Elias Crespín:Slow Motion. Maison de L'Amérique Latine, Paris

By Patricia Avena Navarro | April 03, 2017

The show Slow Motion features the most important outgrowths of the creative universe of an artist that invites the viewer to take a new look at the art of movement.

Teatralineados fluo vert, 2016. Plexigras, nylon, moteurs, ordinateur, interface electronique. 20x20x250cm. © Daniel Avena

Circles, squares, triangles, ellipses, and aligned bars give shape to abstract forms that, in a slow and fascinating choreography, hang in space or work their way down the gallery at the Maison de L'Amérique Latine in Paris. The show Slow Motion features the most important outgrowths of the creative universe of an artist that invites the viewer to take a new look at the art of movement.

Elias Crespín sculpts on the basis of mathematical algorithms with which he controls the movement of the works as if they formed a musical score that dictates the choreographies. Composer Jacopo Baboni Schilingi created an original work of generative music for Crespín’s Circular Inception, a piece discovered in real time as it accompanies the movements of the red circles. The composition thus follows the choreography of the work in movement imagined by the artist, setting up a dialogue between the world of sound and the world of the visual arts.

Crespín’s electrokinetic sculptures hanging from barely visible nylon threads are made of, among other materials, hand-modeled wire; they form geometric shapes that move from order to chaos. As he investigates form, space, time, and movement, Crespín often engages in color study by experimenting with the qualities of different materials—the luminosity of plexiglass, the graphic delicacy of metal, and the contrasts between copper and brass—making the most of their aesthetic properties.

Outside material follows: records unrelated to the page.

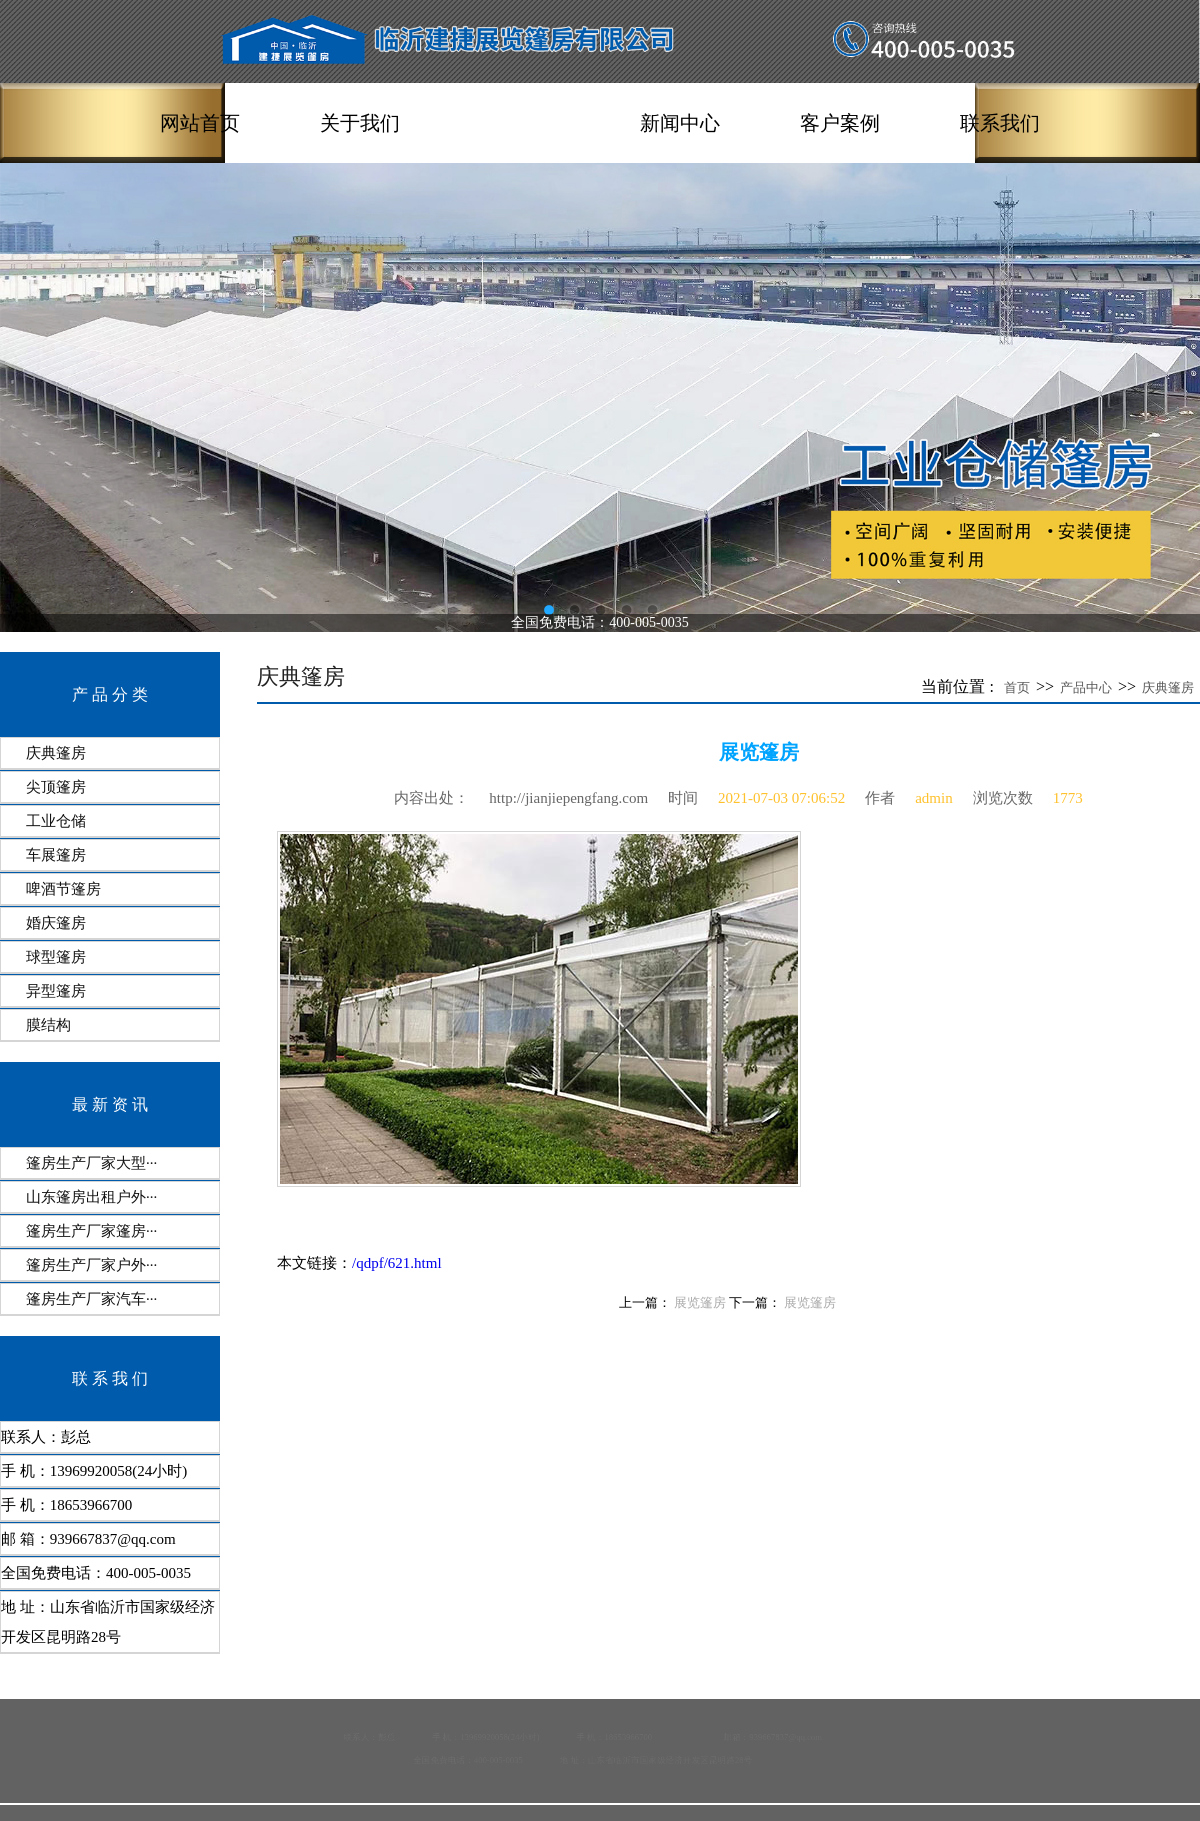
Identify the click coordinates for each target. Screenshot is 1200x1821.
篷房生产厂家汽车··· (91, 1299)
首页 (1017, 687)
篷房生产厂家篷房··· (91, 1231)
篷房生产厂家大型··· (91, 1163)
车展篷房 (56, 855)
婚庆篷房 (56, 923)
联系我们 (1000, 123)
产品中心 (520, 123)
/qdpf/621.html (397, 1263)
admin (934, 798)
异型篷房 (56, 991)
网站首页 (200, 123)
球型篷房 (56, 957)
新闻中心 (680, 123)
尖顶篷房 (56, 787)
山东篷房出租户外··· (91, 1197)
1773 (1068, 798)
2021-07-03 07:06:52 (781, 798)
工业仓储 (56, 821)
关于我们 (360, 123)
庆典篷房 (56, 753)
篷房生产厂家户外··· (91, 1265)
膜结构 (48, 1025)
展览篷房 (700, 1303)
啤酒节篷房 (63, 889)
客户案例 (840, 123)
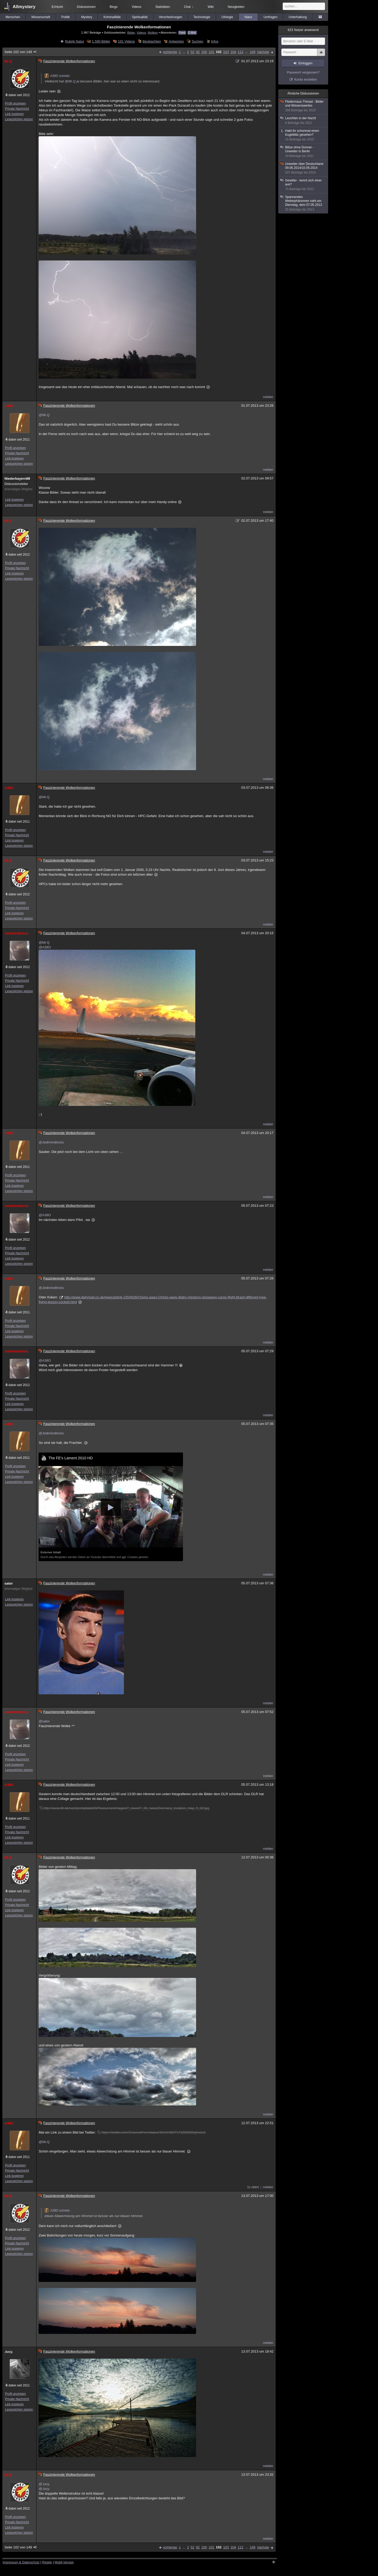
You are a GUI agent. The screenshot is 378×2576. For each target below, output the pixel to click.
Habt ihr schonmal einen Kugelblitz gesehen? (303, 135)
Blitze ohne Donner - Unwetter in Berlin (303, 151)
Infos (214, 41)
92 (198, 52)
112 (240, 52)
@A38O (45, 947)
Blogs (114, 7)
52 (192, 52)
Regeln (47, 2562)
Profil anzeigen (15, 103)
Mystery (86, 17)
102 (219, 52)
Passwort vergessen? (303, 72)
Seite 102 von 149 (20, 52)
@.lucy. (44, 2484)
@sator (44, 1721)
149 (252, 52)
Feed (182, 32)
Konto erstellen (305, 79)
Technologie (201, 17)
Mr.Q (8, 61)
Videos (136, 7)
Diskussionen (86, 7)
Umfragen (270, 17)
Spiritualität (140, 17)
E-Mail (192, 32)
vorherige (170, 52)
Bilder (131, 32)
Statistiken (162, 7)
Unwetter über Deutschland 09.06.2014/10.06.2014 (303, 168)
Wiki (211, 7)
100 (204, 52)
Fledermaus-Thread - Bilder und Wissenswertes (303, 106)
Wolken (153, 32)
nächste (263, 52)
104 (233, 52)
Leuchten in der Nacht (303, 120)
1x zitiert (253, 2187)
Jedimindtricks (16, 933)
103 (226, 52)
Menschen (13, 17)
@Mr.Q (70, 81)
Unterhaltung (298, 17)
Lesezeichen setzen (19, 119)
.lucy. (8, 2352)
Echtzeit (57, 7)
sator (8, 1583)
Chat (188, 7)
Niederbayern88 (17, 478)
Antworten (176, 41)
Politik (65, 17)
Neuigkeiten (236, 7)
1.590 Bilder (101, 41)
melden (268, 397)
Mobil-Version (64, 2562)
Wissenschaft (40, 17)
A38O (8, 406)
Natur (248, 17)
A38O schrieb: (57, 76)
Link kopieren (14, 114)
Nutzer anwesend (303, 30)
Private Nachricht (17, 109)
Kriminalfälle (111, 17)
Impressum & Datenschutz (21, 2562)
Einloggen (305, 63)
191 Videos (126, 41)
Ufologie (227, 17)
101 (211, 52)
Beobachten (152, 41)
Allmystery (24, 6)
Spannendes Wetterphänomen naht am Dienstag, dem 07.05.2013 (303, 203)
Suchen (197, 41)
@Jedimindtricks (51, 1142)
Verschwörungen (170, 17)
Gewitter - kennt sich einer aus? (303, 185)
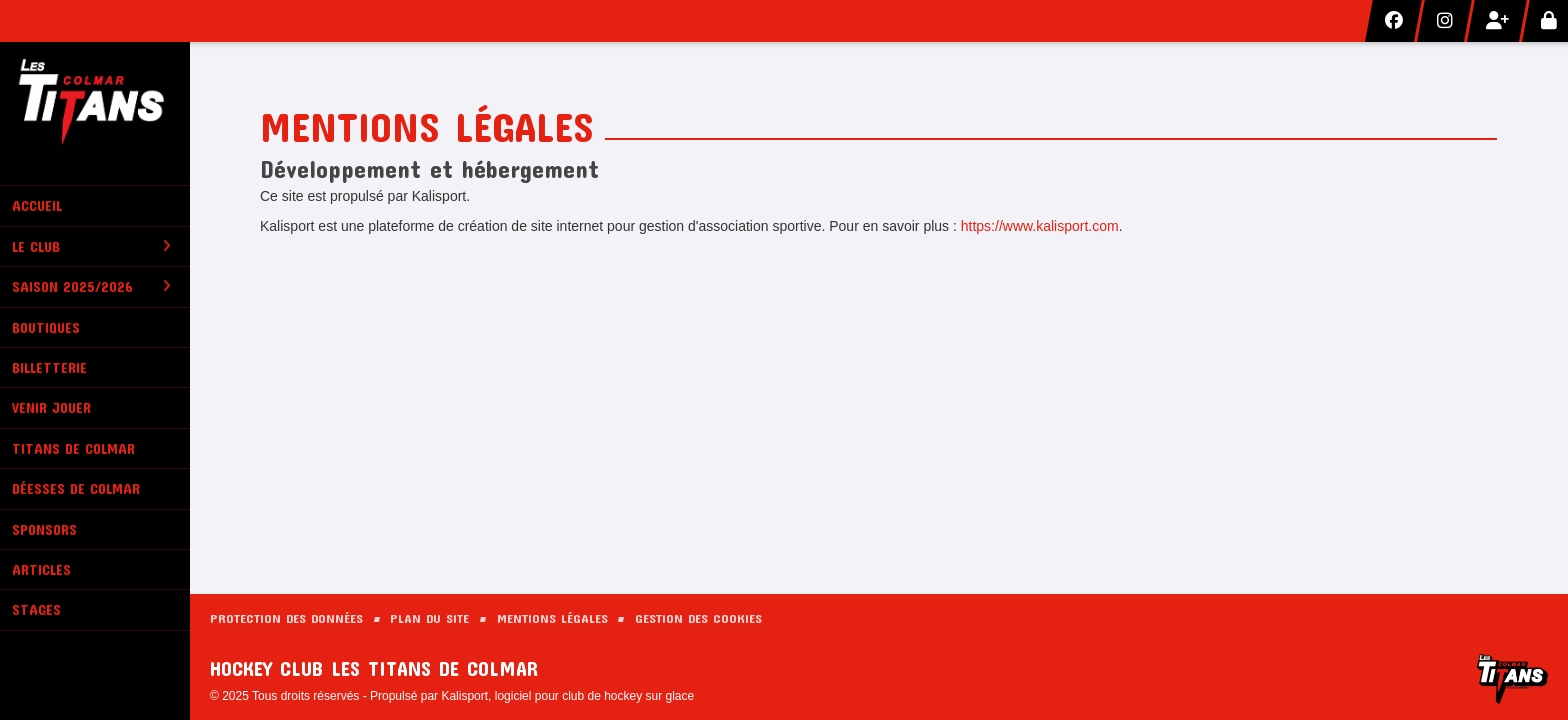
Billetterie (49, 367)
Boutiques (46, 327)
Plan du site (429, 618)
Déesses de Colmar (76, 488)
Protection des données (286, 618)
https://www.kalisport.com (1040, 226)
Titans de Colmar (73, 448)
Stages (36, 609)
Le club (91, 246)
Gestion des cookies (698, 618)
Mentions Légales (552, 618)
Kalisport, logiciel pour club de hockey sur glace (567, 696)
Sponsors (44, 529)
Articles (41, 569)
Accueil (37, 205)
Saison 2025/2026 (91, 286)
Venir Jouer (51, 407)
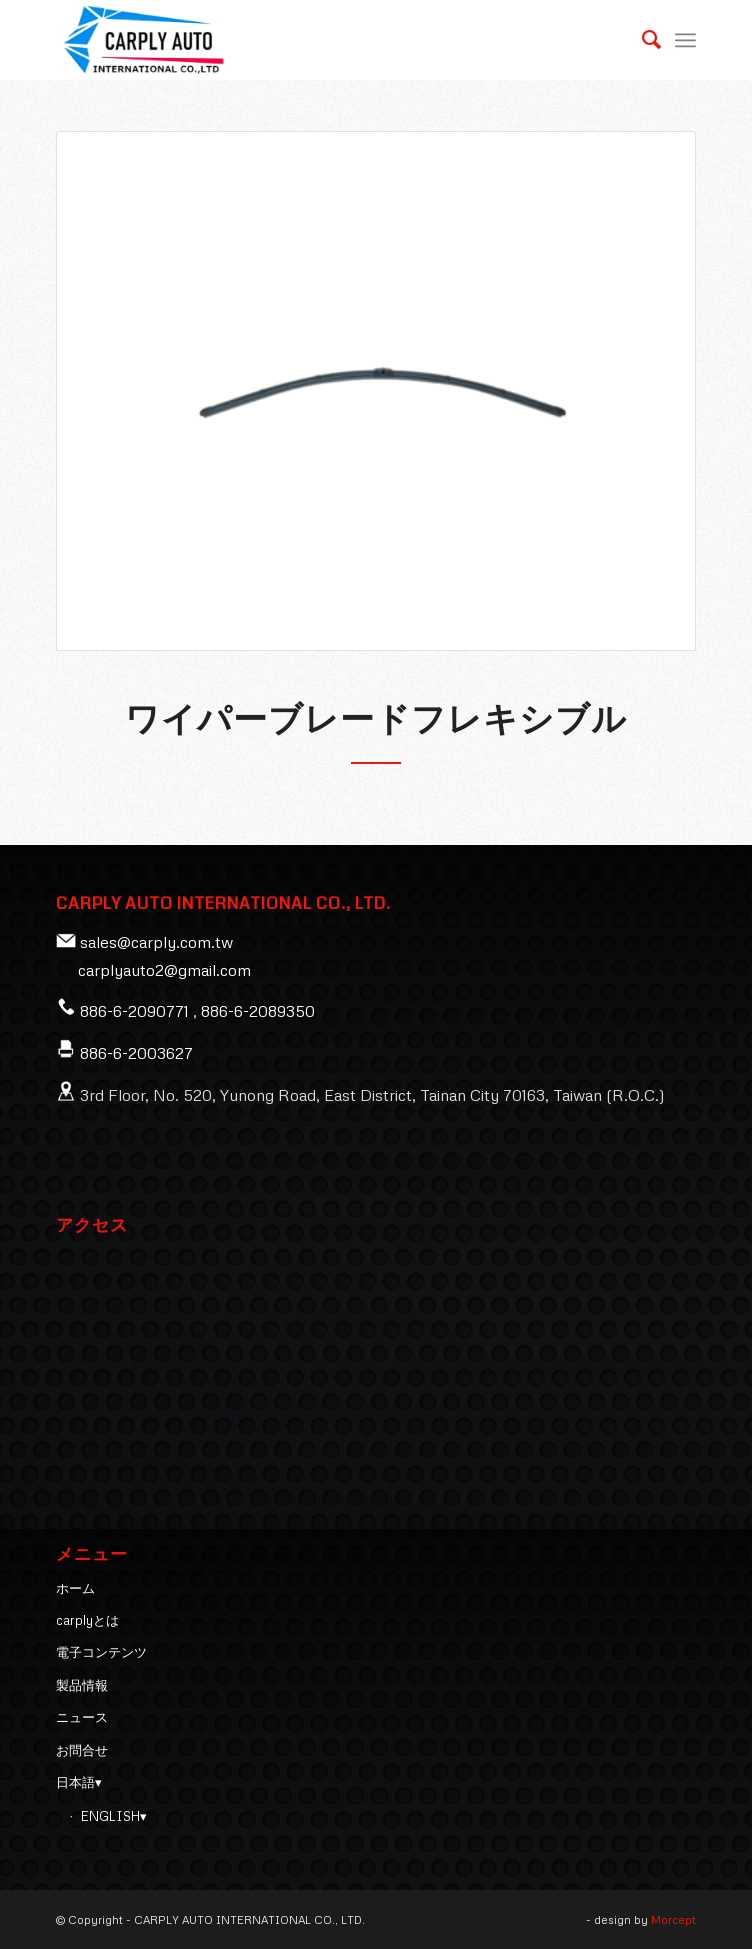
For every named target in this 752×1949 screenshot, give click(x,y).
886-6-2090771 (134, 1011)
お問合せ (82, 1750)
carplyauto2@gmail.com (164, 970)
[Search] (641, 40)
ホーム (75, 1588)
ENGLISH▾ (114, 1816)
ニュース (82, 1717)
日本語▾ (79, 1782)
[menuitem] (641, 40)
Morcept (673, 1919)
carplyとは (87, 1620)
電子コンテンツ (101, 1652)
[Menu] (685, 40)
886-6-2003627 (136, 1053)
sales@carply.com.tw (156, 942)
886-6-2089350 (258, 1011)
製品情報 (82, 1685)
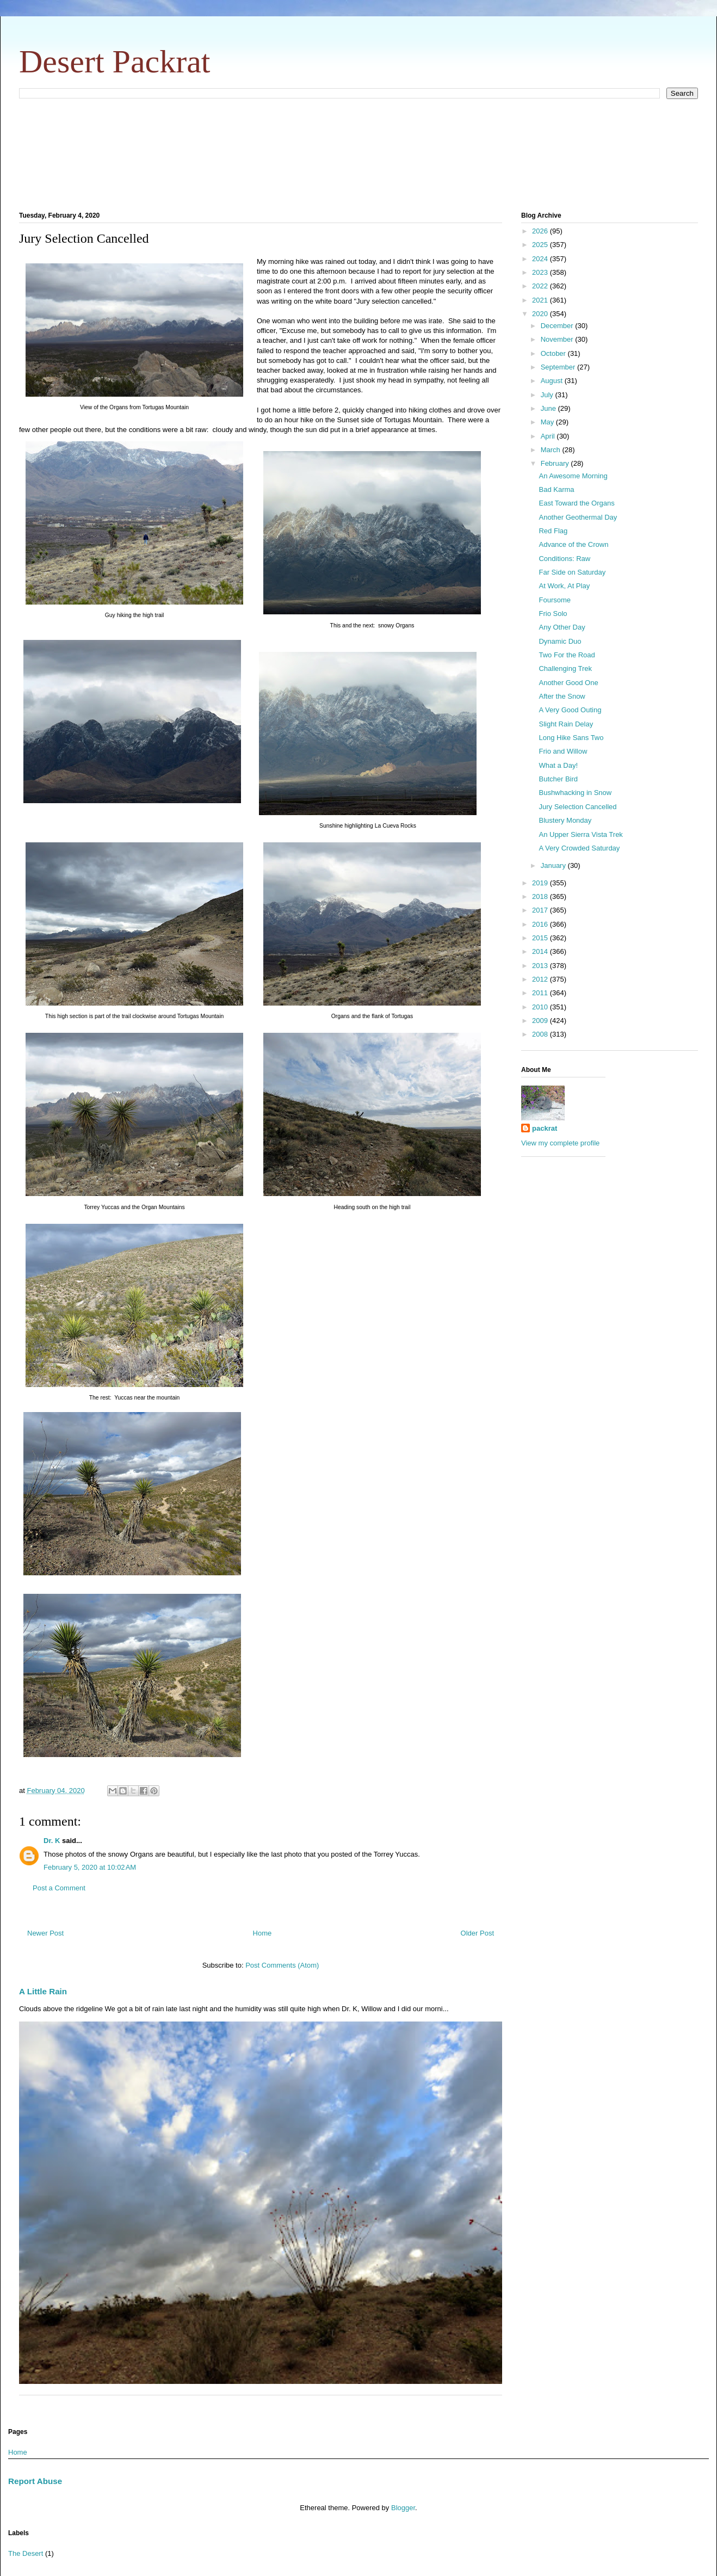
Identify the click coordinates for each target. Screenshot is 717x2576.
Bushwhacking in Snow (575, 792)
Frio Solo (553, 613)
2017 (541, 910)
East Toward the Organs (576, 503)
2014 (541, 951)
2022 (541, 286)
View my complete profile (560, 1143)
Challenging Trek (565, 668)
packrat (544, 1128)
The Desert (25, 2553)
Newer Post (45, 1933)
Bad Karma (556, 489)
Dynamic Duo (560, 641)
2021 (541, 300)
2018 (541, 896)
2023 (541, 272)
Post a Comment (59, 1888)
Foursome (555, 600)
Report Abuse (35, 2481)
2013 (541, 966)
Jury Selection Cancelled (577, 807)
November (558, 339)
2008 (541, 1034)
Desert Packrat (115, 61)
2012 (541, 979)
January (554, 865)
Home (262, 1933)
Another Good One (568, 683)
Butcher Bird (558, 779)
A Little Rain (43, 1991)
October (554, 353)
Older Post (477, 1933)
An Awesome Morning (573, 476)
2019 (541, 883)
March (552, 450)
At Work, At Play (564, 586)
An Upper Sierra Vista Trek (580, 834)
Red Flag (553, 531)
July (548, 395)
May (548, 422)
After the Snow (562, 696)
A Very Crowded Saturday (579, 848)
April (549, 436)
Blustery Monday (565, 820)
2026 (541, 231)
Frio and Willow (563, 751)
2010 (541, 1007)
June (549, 408)
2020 (541, 314)
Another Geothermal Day (578, 517)
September (559, 367)
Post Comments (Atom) (282, 1965)
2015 (541, 938)
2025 (541, 245)
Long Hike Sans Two (571, 738)
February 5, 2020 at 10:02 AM (90, 1867)
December (558, 326)
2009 (541, 1020)
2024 (541, 259)
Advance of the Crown (573, 544)
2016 (541, 924)
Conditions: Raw (564, 558)
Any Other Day (562, 627)
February (556, 463)
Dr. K (52, 1841)
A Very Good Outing (570, 710)
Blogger (403, 2508)
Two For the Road (567, 655)
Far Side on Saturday (572, 572)
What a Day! (558, 765)
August (553, 381)
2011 (541, 993)
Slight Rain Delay (566, 724)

Elías says that he wants to create “fluid, winding, organic, and aquatic” movement in all of his works, movement open to each viewer’s interpretation and imagination. And—when we see viewers huddle together before the surprising set of works to observe, silently, their appealing movements in an unlikely floating ballet where structures create worlds, capture vision, and free minds—we can say that he has certainly accomplished that feat and provided a poetic experience of a visual and sensorial nature.